This is a book of current interest.
I have just returned from a short visit to China, my country of origin, after an absence of thirty-eight years. The last time that I was in Manchuria was in the spring of 1946. Then a junior staff officer in Generalissimo Chiang Kai-shek's Nationalist Army, I was with the troops pushing toward Harbin, recently evacuated by the Soviets. On the way we were blocked by Marshal Lin Biao's forces and learned firsthand and with horror what a "human sea attack" was like. Forty one years later, I finally made it to the city, this time as a guest speaker addressing a historians' convention.

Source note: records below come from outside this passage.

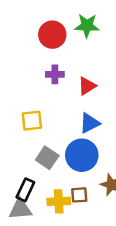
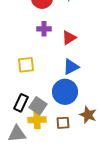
gray square: (47, 158) -> (38, 106), moved
black rectangle: (25, 190) -> (21, 103), moved
yellow cross: (59, 201) -> (37, 120), moved

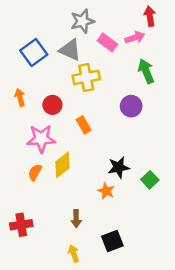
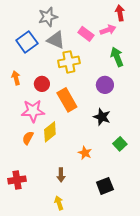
gray star: (82, 21) -> (48, 17), moved
orange rectangle: (84, 125) -> (67, 100), size x1.6
black star: (119, 167) -> (102, 117), moved, turned 30
black square: (112, 241) -> (105, 186), moved

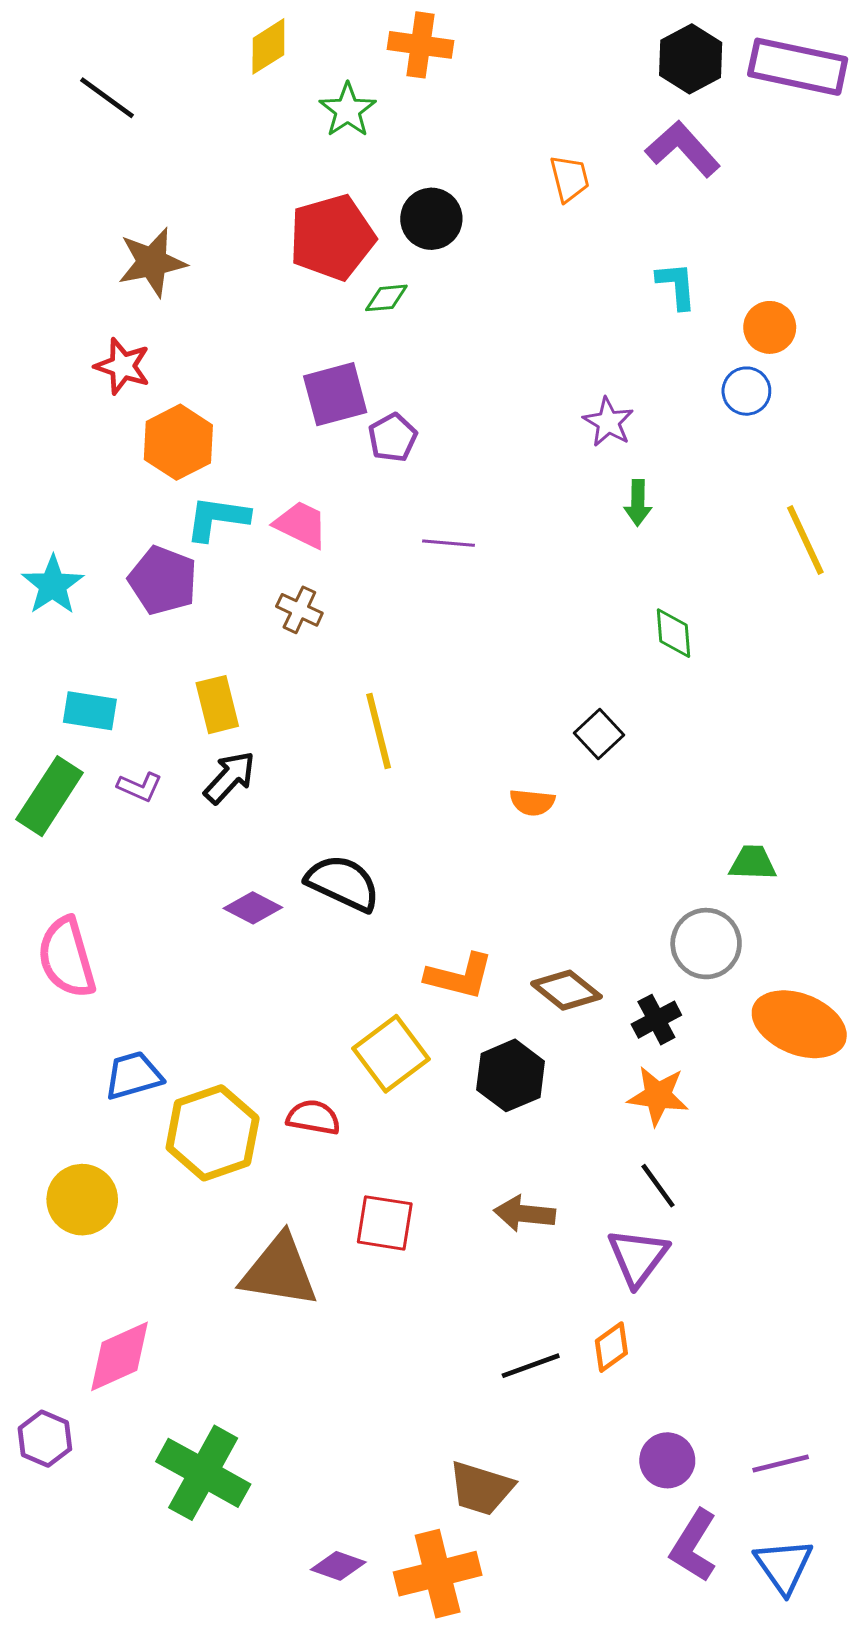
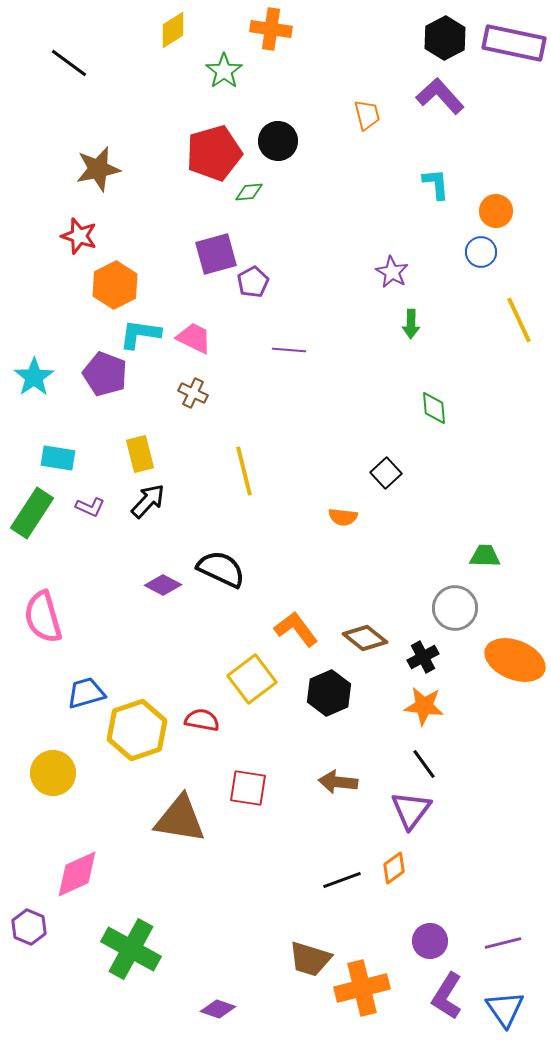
yellow line: (805, 540) -> (519, 320), moved
orange L-shape: (459, 976) -> (296, 629), turned -141
orange cross: (438, 1574) -> (362, 988), moved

In Beijing I was treated to a duck dinner by General Cheng Zihua, a hero of the Long March whose hands had both been, rather freakishly, deformed by a single rifle bullet. In Harbin I was entertained by Professor Xu Lanxu, president of Heilongjiang University. During the banquet I had the good fortune to be seated close to Mr. Zhang Xianglin, commissioner of Cultural Affairs of Heilongjiang. When I revealed to him my Kuomintang (Nationalist) background he told me that that was also the party affiliation of his elder brother. But in 1946 he himself was mobilizing the local population for the Northeast Union Democratic Army, later a part of the People's Liberation Army. Our comparing of notes about the old days went on so well that he promised to call on me during his forthcoming trip to the United States, so that we could continue. The lieutenant-governor of Heilongjiang in charge of education, Mr. Jing Baiwen, took me for a ride across town.